3. Optimization Result:

   The optimal scheme selected from the Pareto front is:

• Rectifier redundancy: 2+1 (MTBF = 120,000 hours).

• Battery type: Lithium-ion, capacity 100Ah (cycle life meets 10-year demand).

• Converter: SiC-based (lower failure rate, higher efficiency).

4.3 Performance Validation

• Reliability: MTBF = 125,600 hours, availability = 99.992%, exceeding the target.

• Cost: LCC = $48,200 over 10 years, within the constraint.

• Performance: Output voltage error = ±2.3%, ripple coefficient = 0.3%, load capacity = 125A, meeting industry standards.

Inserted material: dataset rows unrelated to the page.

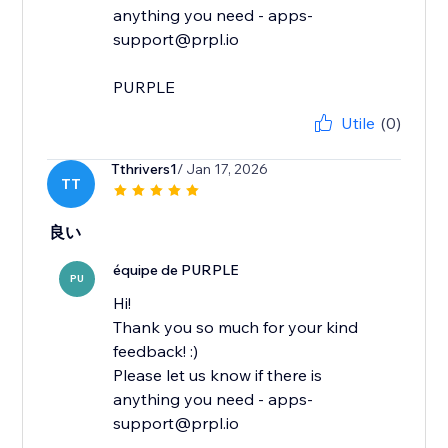
anything you need - apps-
support@prpl.io
PURPLE
Utile
(0)
Tthrivers1
/ Jan 17, 2026
TT
良い
équipe de PURPLE
PU
Hi!
Thank you so much for your kind
feedback! :)
Please let us know if there is
anything you need - apps-
support@prpl.io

5. Key Optimization Strategies

5.1 Redundancy Configuration Optimization

• N+1 Redundancy: For critical subsystems (e.g., rectifier, converter), adopt N+1 parallel redundancy to ensure system operation even if one module fails. For example, 2+1 redundancy for rectifiers reduces the subsystem failure rate by 66.7% compared to 1+0 (no redundancy).

• Hot Standby: Redundant modules operate in hot standby mode, switching within 10ms to avoid power interruption.

5.2 Component Selection Optimization

• High-Reliability Components: Select components with low failure rates (e.g., SiC semiconductors with λ=0.5×10⁻⁶ failures/hour vs. IGBT λ=2×10⁻⁶ failures/hour).

• Life-Cycle Cost Balance: Lithium-ion batteries have higher initial costs but lower maintenance and replacement costs than lead-acid batteries, making them more cost-effective for long-term operation (≥8 years).

5.3 Structural and Thermal Design Optimization

• Heat Dissipation Optimization: Increase heat sink area and adopt forced air cooling to reduce component temperature (each 10°C decrease in temperature reduces semiconductor failure rate by ~50%).

• Battery Management System (BMS): Integrate BMS to monitor state of charge (SOC) and state of health (SOH), preventing overcharging/discharging and extending battery life.

6. Conclusion and Future Directions

1. Digital Twin Integration: Establish a digital twin of the DC power supply system to simulate real-time reliability and optimize design parameters dynamically.

2. Prognostics and Health Management (PHM): Integrate PHM technology to predict component failures and adjust optimization strategies proactively.

3. Multi-Energy Complementation: Combine DC power supply systems with renewable energy (e.g., solar PV) and energy storage to improve reliability and sustainability.